About this exercise: The reply must consist of the complete listing, reproduced exactly, with no images included.

Provided records:
____
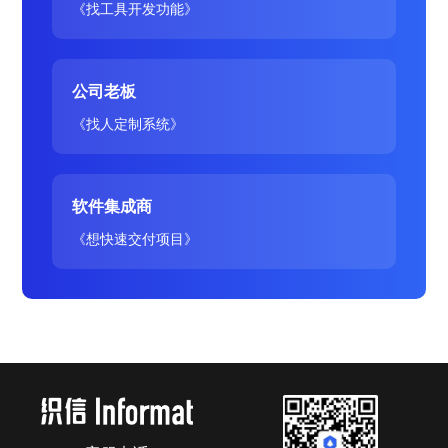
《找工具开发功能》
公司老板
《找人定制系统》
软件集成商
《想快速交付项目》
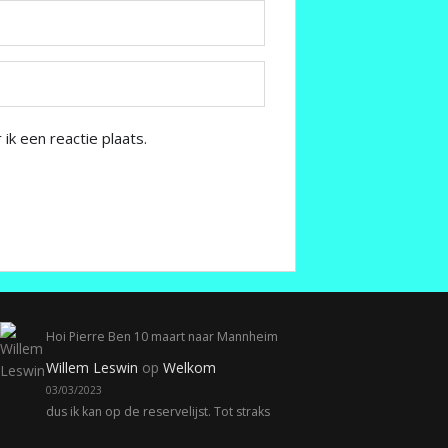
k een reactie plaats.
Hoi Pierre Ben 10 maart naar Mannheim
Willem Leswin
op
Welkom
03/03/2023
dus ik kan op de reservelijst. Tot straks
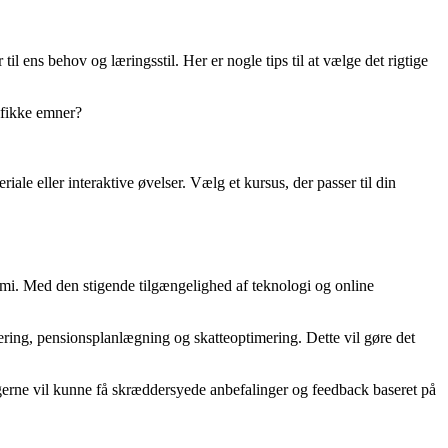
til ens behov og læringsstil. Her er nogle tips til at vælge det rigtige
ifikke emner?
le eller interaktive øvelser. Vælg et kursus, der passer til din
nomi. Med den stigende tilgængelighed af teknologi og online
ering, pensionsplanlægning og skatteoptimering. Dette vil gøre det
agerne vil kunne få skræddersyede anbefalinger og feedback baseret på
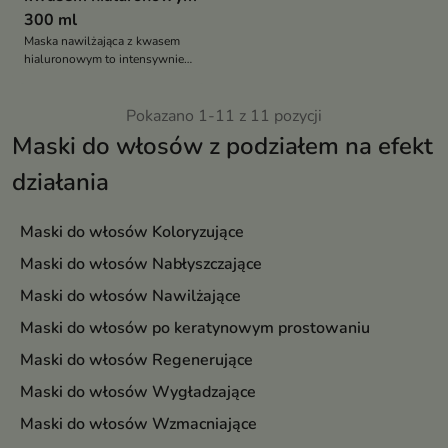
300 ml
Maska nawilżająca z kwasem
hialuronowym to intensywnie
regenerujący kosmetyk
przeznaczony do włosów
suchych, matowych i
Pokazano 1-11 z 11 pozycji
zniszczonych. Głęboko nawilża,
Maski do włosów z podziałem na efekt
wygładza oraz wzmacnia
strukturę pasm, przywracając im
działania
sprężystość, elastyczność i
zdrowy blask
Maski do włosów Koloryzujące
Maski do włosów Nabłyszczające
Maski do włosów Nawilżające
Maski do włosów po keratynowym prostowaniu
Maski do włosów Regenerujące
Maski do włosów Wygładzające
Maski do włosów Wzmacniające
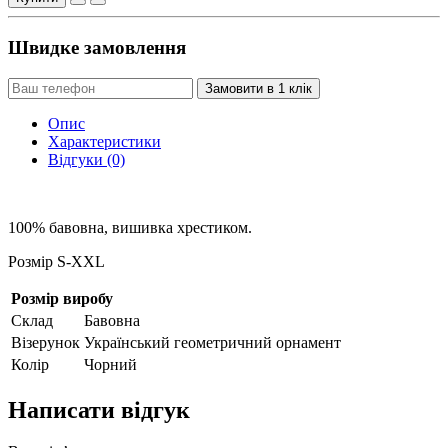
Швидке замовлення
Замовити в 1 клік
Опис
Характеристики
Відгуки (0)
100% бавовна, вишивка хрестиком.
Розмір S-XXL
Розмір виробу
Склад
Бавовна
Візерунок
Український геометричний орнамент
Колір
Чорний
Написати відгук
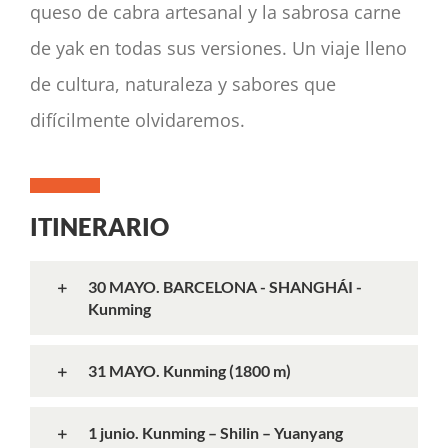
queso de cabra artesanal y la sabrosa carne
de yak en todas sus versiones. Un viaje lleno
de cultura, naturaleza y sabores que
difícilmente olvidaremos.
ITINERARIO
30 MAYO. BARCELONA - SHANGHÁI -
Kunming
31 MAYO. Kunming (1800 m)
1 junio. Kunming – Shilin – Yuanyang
____
Written response:
《找工具开发功能》
公司老板
《找人定制系统》
软件集成商
《想快速交付项目》
k een reactie plaats.
Hoi Pierre Ben 10 maart naar Mannheim
Willem Leswin
op
Welkom
03/03/2023
dus ik kan op de reservelijst. Tot straks
til ens behov og læringsstil. Her er nogle tips til at vælge det rigtige
ifikke emner?
le eller interaktive øvelser. Vælg et kursus, der passer til din
nomi. Med den stigende tilgængelighed af teknologi og online
ering, pensionsplanlægning og skatteoptimering. Dette vil gøre det
agerne vil kunne få skræddersyede anbefalinger og feedback baseret på
300 ml
Maska nawilżająca z kwasem
hialuronowym to intensywnie
regenerujący kosmetyk
przeznaczony do włosów
suchych, matowych i
Pokazano 1-11 z 11 pozycji
zniszczonych. Głęboko nawilża,
Maski do włosów z podziałem na efekt
wygładza oraz wzmacnia
strukturę pasm, przywracając im
działania
sprężystość, elastyczność i
zdrowy blask
Maski do włosów Koloryzujące
Maski do włosów Nabłyszczające
Maski do włosów Nawilżające
Maski do włosów po keratynowym prostowaniu
Maski do włosów Regenerujące
Maski do włosów Wygładzające
Maski do włosów Wzmacniające
Швидке замовлення
Замовити в 1 клік
Опис
Характеристики
Відгуки (0)
100% бавовна, вишивка хрестиком.
Розмір S-XXL
Розмір виробу
Склад
Бавовна
Візерунок
Український геометричний орнамент
Колір
Чорний
Написати відгук
queso de cabra artesanal y la sabrosa carne
de yak en todas sus versiones. Un viaje lleno
de cultura, naturaleza y sabores que
difícilmente olvidaremos.
ITINERARIO
30 MAYO. BARCELONA - SHANGHÁI -
Kunming
31 MAYO. Kunming (1800 m)
1 junio. Kunming – Shilin – Yuanyang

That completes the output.